Grass grows best in aerated soils that have a mix of clay, silt and sand.
- If there’s too much clay or it’s heavily compacted for some other reason, you may need to rent an aerator or hire a lawn service to perform the task.
- If there’s too much sand, you may need to add compost and other organic matter that will degrade into humus, which will help retain water and nutrients.
- Soil that’s overly acidic may require a sprinkle of lime; soil that’s too basic requires sulfur.
Before you plant your lawn, fertilize your soil. While over-applying natural fertilizer will not burn your lawn the same way over-applying a synthetic fertilizer will, it can lead to excessive leaf and shoot development and poor root development; too little fertilizer, on the other hand, will slow grass growth leading to the kind of thinning turf that’s optimal for weed growth.
- In order to calibrate the correct amount of fertilizer your lawn requires, you will have to measure your lawn.
There are many kinds of organic fertilizers on the market. If you don’t have a favorite, ask you’re the garden center where you rent your fertilizer spreader for a recommendation.

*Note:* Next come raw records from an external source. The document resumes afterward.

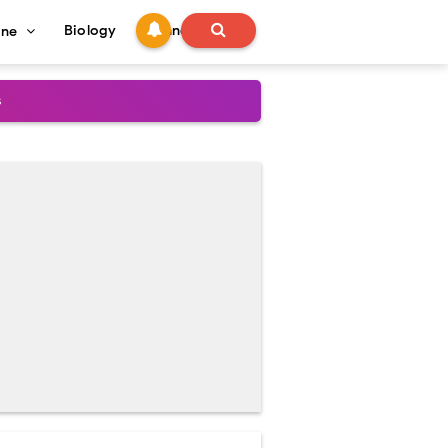
Biology
Technology
ine
s
onadal Disorders
 and Recovery
and Treatment Guide
al Outcomes
ained
stoperative Care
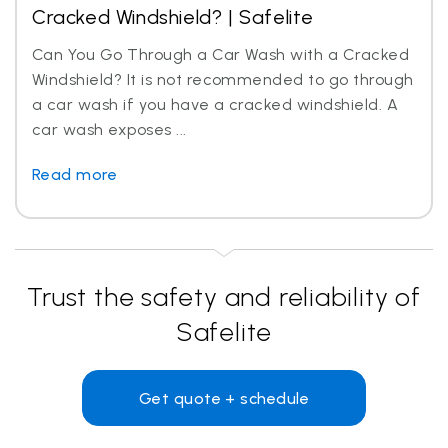
Cracked Windshield? | Safelite
Can You Go Through a Car Wash with a Cracked
Windshield? It is not recommended to go through
a car wash if you have a cracked windshield. A
car wash exposes ...
Read more
Trust the safety and reliability of
Safelite
Get quote + schedule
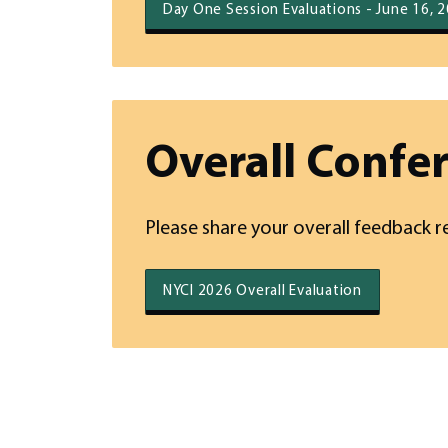
Day One Session Evaluations - June 16, 
Overall Confe
Please share your overall feedback r
NYCI 2026 Overall Evaluation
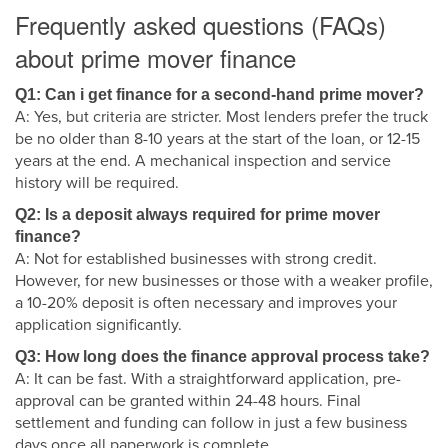
Frequently asked questions (FAQs)
about prime mover finance
Q1: Can i get finance for a second-hand prime mover?
A: Yes, but criteria are stricter. Most lenders prefer the truck
be no older than 8-10 years at the start of the loan, or 12-15
years at the end. A mechanical inspection and service
history will be required.
Q2: Is a deposit always required for prime mover
finance?
A: Not for established businesses with strong credit.
However, for new businesses or those with a weaker profile,
a 10-20% deposit is often necessary and improves your
application significantly.
Q3: How long does the finance approval process take?
A: It can be fast. With a straightforward application, pre-
approval can be granted within 24-48 hours. Final
settlement and funding can follow in just a few business
days once all paperwork is complete.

Yes, it’s critical to use a mechanical fertilizer spreader, at least the first time: this will enable you to calibrate your equipment to apply just the right amount of fertilizer.
- The best times to fertilize your soil is following aeration, either in the spring or in the fall.

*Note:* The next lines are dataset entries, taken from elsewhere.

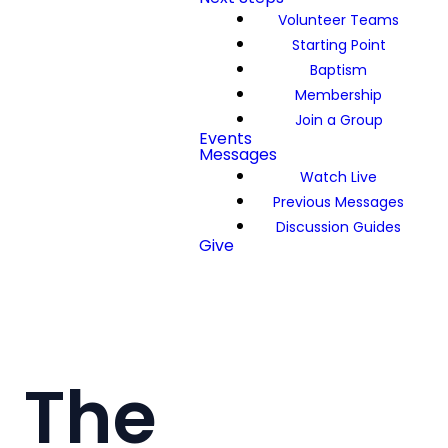
Volunteer Teams
Starting Point
Baptism
Membership
Join a Group
Events
Messages
Watch Live
Previous Messages
Discussion Guides
Give
The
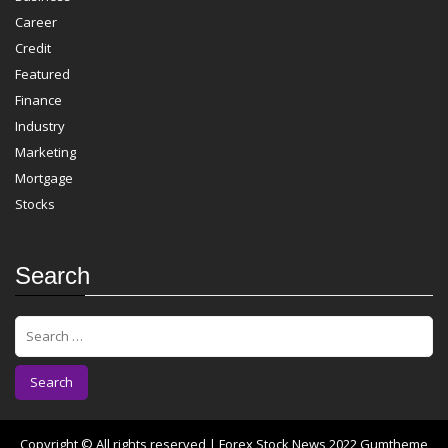
Career
Credit
Featured
Finance
Industry
Marketing
Mortgage
Stocks
Search
S
e
a
r
c
h
f
Copyright © All rights reserved | Forex Stock News 2022
Gumtheme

- Apply your organic fertilizer three times for the best results.
Caring For Your Grass
Like all plants, grasses are adapted to particular climates and conditions. You may love the look of Bermuda grass, but if you live in a shady spot in the northeast, this is not the lawn grass for you: Bermuda grass thins quickly in shade and quickly grows dormant when the temperature starts to cool in the fall.
- Pick a grass seed that’s locally adapted to your region and your growing conditions.
- Grass seeds germinate best when they’re in contact with the soil. Spread a quarter of an inch of organic compost over your newly seeded lawn to facilitate soil contact and enrich your soil.
- Water in small amounts three or four times a day to keep the soil moist while your grass seedlings are germinating. The thicker your lawn, the less room there will be for weeds to push through. If your lawn begins to show signs of thinning, reseed using half the amount of seed you used to start the lawn.
Once your lawn begins to grow, cut back on using the hose. A good soaking encourages your grass to develop deep, healthy root systems; overwatering, however, can encourages fungal growth and shallow roots that predispose your grass to injury and disease.
- Thorough but infrequent waterings produce the best results.
If you’re a lover of close-cropped lawns, you may need to accustom yourself to a new standard: natural lawns are healthiest when they’re between three and four inches tall with one exception – later in the growing season just before your lawn becomes dormant for the Winter, cut it back to two inches to discourage mold from building up during the colder months.
With a little care and attention, you can have a healthy, great looking lawn that is not any kind of threat to the enviornment – so everybody wins!